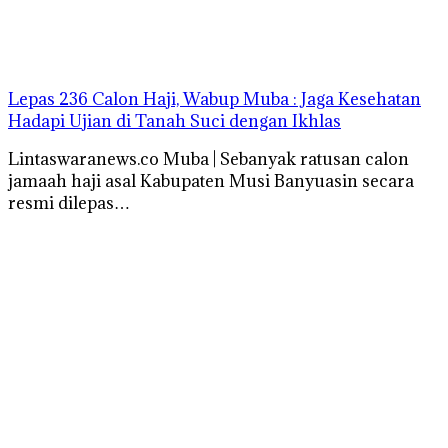
Lepas 236 Calon Haji, Wabup Muba : Jaga Kesehatan
Hadapi Ujian di Tanah Suci dengan Ikhlas
Lintaswaranews.co Muba | Sebanyak ratusan calon
jamaah haji asal Kabupaten Musi Banyuasin secara
resmi dilepas…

—————

# Work to complete
After removing the pictures, transcribe the listing above exactly.

# Response area
Lepas 236 Calon Haji, Wabup Muba : Jaga Kesehatan
Hadapi Ujian di Tanah Suci dengan Ikhlas
Lintaswaranews.co Muba | Sebanyak ratusan calon
jamaah haji asal Kabupaten Musi Banyuasin secara
resmi dilepas…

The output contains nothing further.